Qwen3-30B-A3B-Instruct-2507-FP8-dynamic

Model Overview

  • Model Architecture: Qwen3MoeForCausalLM
    • Input: Text
    • Output: Text
  • Model Optimizations:
    • Activation quantization: FP8
    • Weight quantization: FP8
  • Intended Use Cases:
    • Function calling.
    • Subject matter experts via fine-tuning.
    • Multilingual instruction following.
    • Translation.

Quantized version of Qwen/Qwen3-30B-A3B-Instruct-2507.

Model Optimizations

This model was obtained by quantizing the weights and activations of Qwen/Qwen3-30B-A3B-Instruct-2507 to FP8 data type.

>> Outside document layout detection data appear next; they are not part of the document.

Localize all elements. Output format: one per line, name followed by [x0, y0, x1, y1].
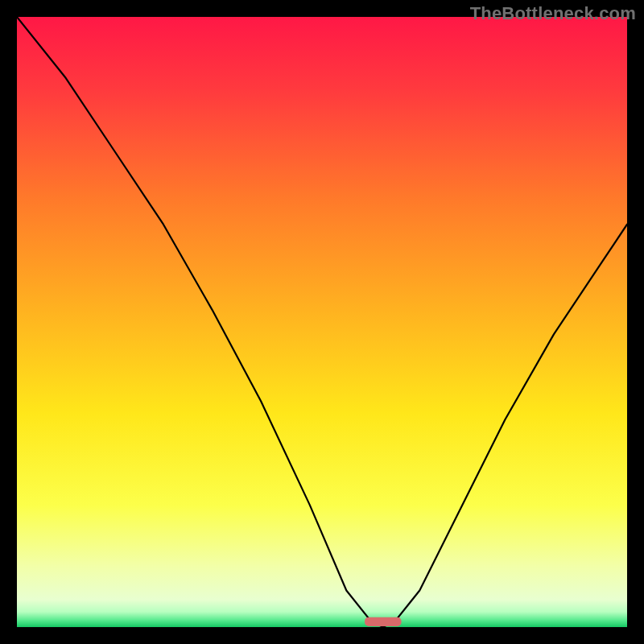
chart-svg — [17, 17, 627, 627]
plot-area — [17, 17, 627, 627]
optimal-marker — [365, 617, 401, 626]
chart-frame: TheBottleneck.com — [0, 0, 644, 644]
watermark-text: TheBottleneck.com — [470, 3, 636, 24]
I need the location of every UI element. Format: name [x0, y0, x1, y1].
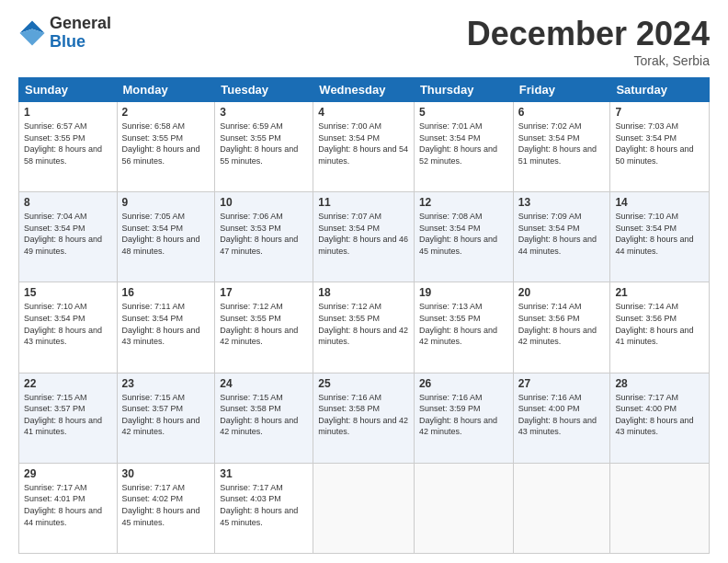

This optimization reduces the number of bits per parameter from 16 to 8, reducing the disk size and GPU memory requirements by approximately 50%. Only the weights and activations of the linear operators within transformers blocks of the language model are quantized.

It's running faster than Qwen/Qwen3-30B-A3B-Instruct-2507-FP8 in vLLM/sglang in 4090 or H100, with no diffrence on model ability on most benchmarks.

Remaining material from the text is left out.